ふじのくにラボ

概 要

地域に紐づいた和食文化を次世代へ継承することを目的とし、伝統芸能及び土地の風習・風俗に付随する食文化の調査・再現・アレンジなどを実施する料理人で構成された団体。

2020年度
ふじのくにラボ

国指定の無形文化財として登録されている小國神社十二段舞楽、天宮神社十二段舞楽、山名神社天王祭舞楽の食に着目したプロジェクト。

舞手が踊る前に食べていた特別な意味合いをもった食事があり、文献には食材の発注書のみが残る。そこから当時の食事の再現、そして継承のために現代版にアレンジしたレシピの開発・提案といったことがこれまで行われてきました。2020年度はそうした内容を取りまとめた冊子の作成を中心として活動する予定でしたが、神事自体が中止となり追加取材が難しい状況となったため、予定を大幅に変更し、これまでの調査で得た素材を元に冊子データの構成づくりをすすめるにとどめました。

《担当コーディネーターのふりかえり》

祭事に付随している食文化にスポットをあて、その掘り起こしと現代での継承方法を探るプロジェクト。

料理人である団体代表の地元・森町に伝わる舞楽には、催事に密接に関係した食文化があった。例えば、神事である舞楽の舞手が事前に食べる献立の中には、こんもり盛られた赤飯に箸が突き立てられている茶碗があり、それを食べることで舞手は人間という存在から一歩離れた存在になるという意味を持たせていたそうである。
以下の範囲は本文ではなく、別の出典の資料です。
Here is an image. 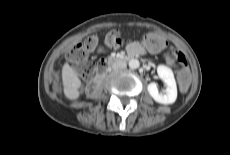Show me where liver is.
<instances>
[{
    "instance_id": "liver-1",
    "label": "liver",
    "mask_w": 230,
    "mask_h": 155,
    "mask_svg": "<svg viewBox=\"0 0 230 155\" xmlns=\"http://www.w3.org/2000/svg\"><path fill=\"white\" fill-rule=\"evenodd\" d=\"M62 83L64 94L68 99L75 100L80 96L81 81L68 63H64L62 67Z\"/></svg>"
}]
</instances>
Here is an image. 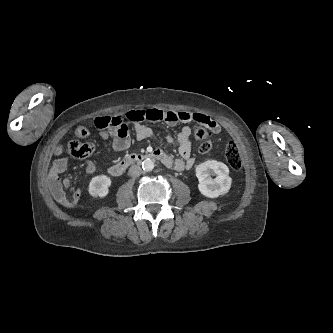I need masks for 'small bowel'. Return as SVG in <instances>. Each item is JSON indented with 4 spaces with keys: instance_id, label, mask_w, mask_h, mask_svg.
<instances>
[{
    "instance_id": "small-bowel-1",
    "label": "small bowel",
    "mask_w": 333,
    "mask_h": 333,
    "mask_svg": "<svg viewBox=\"0 0 333 333\" xmlns=\"http://www.w3.org/2000/svg\"><path fill=\"white\" fill-rule=\"evenodd\" d=\"M127 122L133 127V131L137 140H145L154 138V132L151 128L144 125V121H158L156 117H161L160 120L165 121L169 125L197 123L205 126L213 134L221 132L220 125L210 118L208 115L200 112L176 111V110H161L158 108L151 109H136L126 113ZM191 134L192 130L189 126H184L176 138L168 136L169 141H174L178 145V153L180 158L173 160L168 154L160 151L165 156L163 163L167 167H173L177 171L189 170L194 166V159L191 156ZM85 135L77 134L78 137L85 138ZM100 136L103 139H111L113 148L117 151H123L130 145L129 131L122 134L116 130L104 129L101 130ZM68 168V159L66 157L57 158L51 165L48 173V184L54 198L62 205L69 206L75 204L80 199V190H74L67 193V180L61 178V175ZM85 170L88 174L95 172L96 167L92 161L85 162Z\"/></svg>"
}]
</instances>
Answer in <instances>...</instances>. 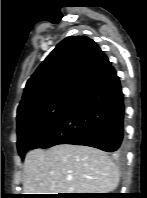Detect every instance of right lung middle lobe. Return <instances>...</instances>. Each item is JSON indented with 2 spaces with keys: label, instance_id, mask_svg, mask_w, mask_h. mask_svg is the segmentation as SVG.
Returning <instances> with one entry per match:
<instances>
[{
  "label": "right lung middle lobe",
  "instance_id": "dd1d6c3e",
  "mask_svg": "<svg viewBox=\"0 0 147 198\" xmlns=\"http://www.w3.org/2000/svg\"><path fill=\"white\" fill-rule=\"evenodd\" d=\"M74 103L73 100L49 102L17 118V148L22 159L25 153L58 123Z\"/></svg>",
  "mask_w": 147,
  "mask_h": 198
}]
</instances>
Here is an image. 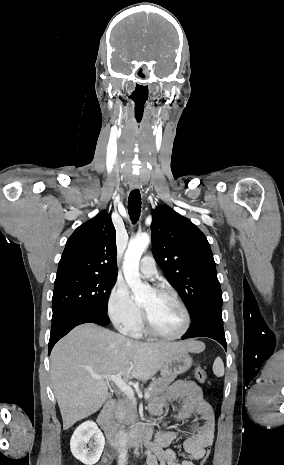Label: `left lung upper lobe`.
Segmentation results:
<instances>
[{
    "instance_id": "1",
    "label": "left lung upper lobe",
    "mask_w": 284,
    "mask_h": 465,
    "mask_svg": "<svg viewBox=\"0 0 284 465\" xmlns=\"http://www.w3.org/2000/svg\"><path fill=\"white\" fill-rule=\"evenodd\" d=\"M152 215L153 255L186 302L191 319L208 309L221 310V287L206 236L167 206H158Z\"/></svg>"
}]
</instances>
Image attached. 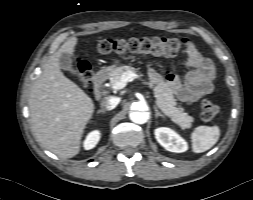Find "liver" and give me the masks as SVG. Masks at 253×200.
Returning <instances> with one entry per match:
<instances>
[{"mask_svg": "<svg viewBox=\"0 0 253 200\" xmlns=\"http://www.w3.org/2000/svg\"><path fill=\"white\" fill-rule=\"evenodd\" d=\"M77 38H69L44 64L33 83L29 110L39 143L61 158L80 151L81 139L94 112L93 100L60 69V56L73 54Z\"/></svg>", "mask_w": 253, "mask_h": 200, "instance_id": "1", "label": "liver"}]
</instances>
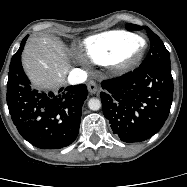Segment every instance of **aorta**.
I'll use <instances>...</instances> for the list:
<instances>
[{
  "mask_svg": "<svg viewBox=\"0 0 187 187\" xmlns=\"http://www.w3.org/2000/svg\"><path fill=\"white\" fill-rule=\"evenodd\" d=\"M88 107L90 110L97 111L101 108V101L97 98H91L88 101Z\"/></svg>",
  "mask_w": 187,
  "mask_h": 187,
  "instance_id": "obj_1",
  "label": "aorta"
}]
</instances>
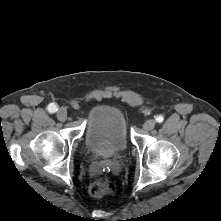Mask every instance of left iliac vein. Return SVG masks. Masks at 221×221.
Returning a JSON list of instances; mask_svg holds the SVG:
<instances>
[{"label":"left iliac vein","instance_id":"left-iliac-vein-1","mask_svg":"<svg viewBox=\"0 0 221 221\" xmlns=\"http://www.w3.org/2000/svg\"><path fill=\"white\" fill-rule=\"evenodd\" d=\"M155 120L154 119H149L147 121H145V123L143 124V129L144 130H152L155 127Z\"/></svg>","mask_w":221,"mask_h":221}]
</instances>
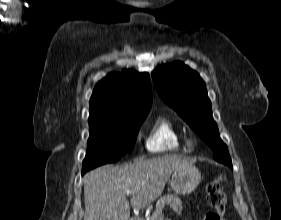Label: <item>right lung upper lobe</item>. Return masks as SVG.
<instances>
[{"instance_id": "1", "label": "right lung upper lobe", "mask_w": 281, "mask_h": 220, "mask_svg": "<svg viewBox=\"0 0 281 220\" xmlns=\"http://www.w3.org/2000/svg\"><path fill=\"white\" fill-rule=\"evenodd\" d=\"M152 104L148 73L124 70L97 83L90 99L89 121H113L147 115Z\"/></svg>"}]
</instances>
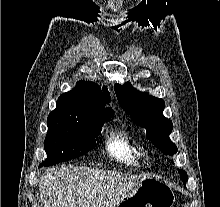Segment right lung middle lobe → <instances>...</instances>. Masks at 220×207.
I'll return each mask as SVG.
<instances>
[{
  "label": "right lung middle lobe",
  "mask_w": 220,
  "mask_h": 207,
  "mask_svg": "<svg viewBox=\"0 0 220 207\" xmlns=\"http://www.w3.org/2000/svg\"><path fill=\"white\" fill-rule=\"evenodd\" d=\"M105 122L71 102L58 100L56 109L48 115L44 141L47 159L40 166L55 165L89 152L96 146Z\"/></svg>",
  "instance_id": "1"
}]
</instances>
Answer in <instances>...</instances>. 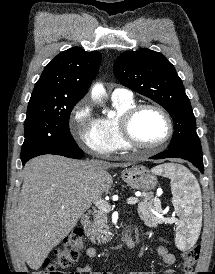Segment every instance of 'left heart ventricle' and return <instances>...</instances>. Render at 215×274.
<instances>
[{
	"label": "left heart ventricle",
	"mask_w": 215,
	"mask_h": 274,
	"mask_svg": "<svg viewBox=\"0 0 215 274\" xmlns=\"http://www.w3.org/2000/svg\"><path fill=\"white\" fill-rule=\"evenodd\" d=\"M134 137L143 144H154L164 138L167 124L160 113L145 109L137 114L132 123Z\"/></svg>",
	"instance_id": "left-heart-ventricle-1"
}]
</instances>
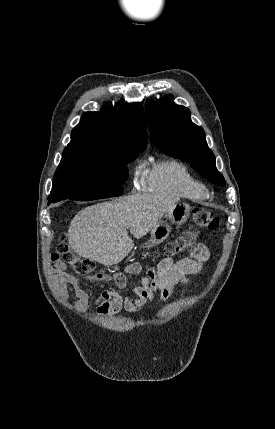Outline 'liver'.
Here are the masks:
<instances>
[{"label":"liver","instance_id":"obj_1","mask_svg":"<svg viewBox=\"0 0 275 429\" xmlns=\"http://www.w3.org/2000/svg\"><path fill=\"white\" fill-rule=\"evenodd\" d=\"M176 202L168 196L136 194L86 207L71 221L69 247L102 265L118 264L134 247L126 228L137 239L145 236Z\"/></svg>","mask_w":275,"mask_h":429}]
</instances>
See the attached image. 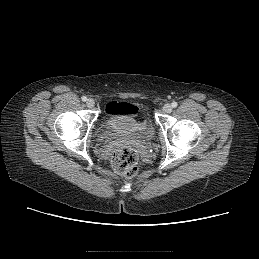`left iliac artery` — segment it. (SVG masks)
<instances>
[{
    "mask_svg": "<svg viewBox=\"0 0 259 259\" xmlns=\"http://www.w3.org/2000/svg\"><path fill=\"white\" fill-rule=\"evenodd\" d=\"M177 105H178V104H177V102H175V101H174V102H172V107H174V108H175V107H177Z\"/></svg>",
    "mask_w": 259,
    "mask_h": 259,
    "instance_id": "left-iliac-artery-1",
    "label": "left iliac artery"
}]
</instances>
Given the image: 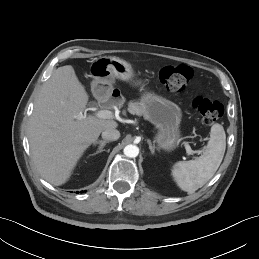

また全国各地にあるお祭りや風習にも同じく食文化が対となって存在し、地域性や風土と呼応し、その時々の収穫物や、祭事だからわざわざ取り寄せる食材を扱う等、土地毎に独特の文化としてあったはずである。このプロジェクトでは、そうした風習のひとつとして、森町の舞楽に付随した食文化を「舞楽食」と名づけ取り上げている。

 

令和元年度には冊子の台割をとりまとめた。今年度4月からさらに追加取材を重ね、冊子の作成に入ろうとしていた矢先の新型コロナウイルス感染拡大であったため、そもそものお祭りが中止となってしまい、計画にブレーキをかけざるをえなかった。そこで今年度は、これまでのリサーチと取材を通してわかってきていることを台割に入れ込み、まとめ冊子のビジュアルイメージを先行して固めることになった。

(鈴木一郎太)

2019年度
ふじのくにラボ

「遠州森町の舞楽・舞楽食 ~食文化~次世代に繋ぐ~」

第1部 知ってみよう森町の舞楽の世界 小國神社舞楽「色香」の舞 解説・実演

田鍬智志氏(京都市立芸術大学日本伝統音楽研究センター准教授)

北島恵介氏(森町教育委員会社会教育課技監)

白幡富幸氏(遠江国一宮小國神社古式舞楽保存会)

第2部 時代を経て遠州森町の舞楽食

・寛政年間の舞楽食再現・舞楽食試食・座談会

・講演 食文化~次世代に繋ぐ~ 高島知佐子氏(静岡文化芸術大学准教授)

日 時

2019年11月18日(月) 18:00~20:40

会 場

静岡文化芸術大学 食堂

参加者

100名

《担当コーディネーターのふりかえり》

「舞楽食」は団体によってつくられた造語です。

しかし改めて考えてみたら、かなりの時間をかけて舞を奉納するのだからお腹もすきます。そしてその食事は神様の前で食べるものになるわけですし、そこになんらかの考えやしきたりや特徴があってもおかしくありません。輸送手段が限られていた頃では、その地で手に入る物で調理するわけで、誰が何も言わずとも地産地消となりますし、毎年定期開催されることで子どもたちにとったら旬を知ることにもつながることかもしれません。

まだスタートしたばかりですが、料理人たちがそこに目を向け、ただの調査ではなく、現代の状況やニーズに合わせた形をつくりだすスタンスに期待しています。